Der Stiefsohn des Augustus, der nachmalige Kaiser Tiberius soll der erste wahre Entdecker der Donauquellen gewesen sein. Er stand im Jahre 15. v. Chr. Geb. bei jenem berühmten Vernichtungskriege gegen die Rhätier und Vindelicier mit siegreichen Legionen am Bodensee und machte von hier aus einen Marsch gegen Norden zum Ursprunge der großen Donau, von deren Nähe ihn seine deutschen Gefangenen benachrichtigt haben mochten.

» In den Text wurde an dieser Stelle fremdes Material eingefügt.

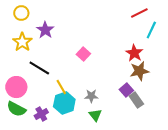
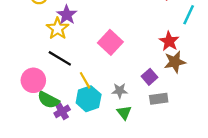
yellow star: (22, 42) -> (58, 29), moved
pink square: (83, 54) -> (110, 42), size x1.5
purple square: (126, 90) -> (150, 77), moved
gray rectangle: (136, 100) -> (159, 99), moved, turned -63
green semicircle: (16, 109) -> (48, 100), moved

Den Schwarzwald nannten die Römer das Gebirge Abnoba, und seit jener Entdeckungsreise des Tiberius wurde und blieb es alsdann in der Welt bekannt, daß nicht die spanischen Pyrenäen, sondern der deutsche Mons Abnoba, der Schwarzwald, den Urquell jenes großen Gewässers berge, dessen Mündung schon tausend Jahre zuvor die Argonauten am Pontus Euxinus entdeckt hatten. […]

Johann Georg Kohl: „Die Donau von ihrem Ursprunge bis Pesth“. Triest: Literarisch und artistische Abteilung des Österreichischen Lloyd 1854. Kapitel „Die Schwäbische Donau“, Seite 1-2.